Долго он мнется на пороге. Терпеливо ждет вопроса Самый высший.

– А есть на новых местах перепелки? – спрашивает наконец Гусёк.

– Вот он всегда так, – сердится мать, – ему бы только перепелок ловить, все хозяйство из-за таких пустяков пропадает.

Высший смеется. Гусёк просит прощения и уходит. Темнеет в комнате. Мать спрашивает:

– Няня, лампу заправила? Пора зажигать. Няня приказывает:

– Дуняша, поди вздуй свет.

– Ах, тетенька, – просит Дунечка, – погодите немного, смотрите, как хорошо в окне голубеет снег, будто кто-то идет к нам сюда тихо-тихо.

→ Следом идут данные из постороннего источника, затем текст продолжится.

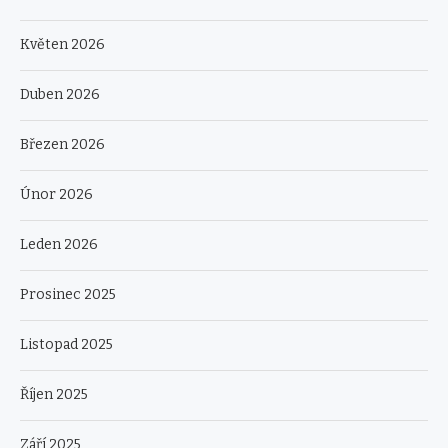
Květen 2026
Duben 2026
Březen 2026
Únor 2026
Leden 2026
Prosinec 2025
Listopad 2025
Říjen 2025
Září 2025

Курымушка смотрит туда в окно, и там, правда, знакомый ему Тихий гость идет с голубых полей.

– Тише, тише, – просит мать, – кажется, бредит, слышали, сейчас сказал «Марья Моревна».

– А я и забыла, – шепчет Дунечка. – Вчера я от Маши письмо получила из Флоренции.

– Где это?

– В Италии.

– Вот куда прострунила! Ну-те!

– Тетенька, когда же бросите вы свое «нуте»?

– Прости, милая. Что же пишет тебе из Италии наша Марья Моревна?

– Живет в какой-то семье, моет полы, стирает, готовит, учит детей, видно ребятам вскружила головы не хуже нашего и, заметно, ее там боготворят.

– Помните, Марья Ивановна, – вмешивается Софья Александровна, – я вам еще тогда говорила, что ее очарование вредное – настоящий яд для детей, видите сами, пример на глазах, и так ее дети все перестреляются.

– При чем же тут она, если учителя такие мерзкие?

– Мерзкие не одни учителя, в жизни надо уметь приспособляться. Знаете, я все-таки вам советую, как только мальчик оправится, свезите его к старцу, пусть он благословит его жизнь, – видно, мальчик способный и вовсе не злой, но это все от ее очарования, – право же, нет того в жизни, о чем она ему намечтала, надо его расколдовать от нее.

– Как ты думаешь, Ваня? – спрашивает мать своего сибирского брата. Что, если мы с тобой прокатимся к старцу? Там удивительно готовят уху из бирючков и просвирки пекут замечательно вкусные.

– К какому такому старцу? – спрашивает Астахов. – К отцу Амвросию оптинскому: удивительная личность, он творит с людями феноменальные вещи.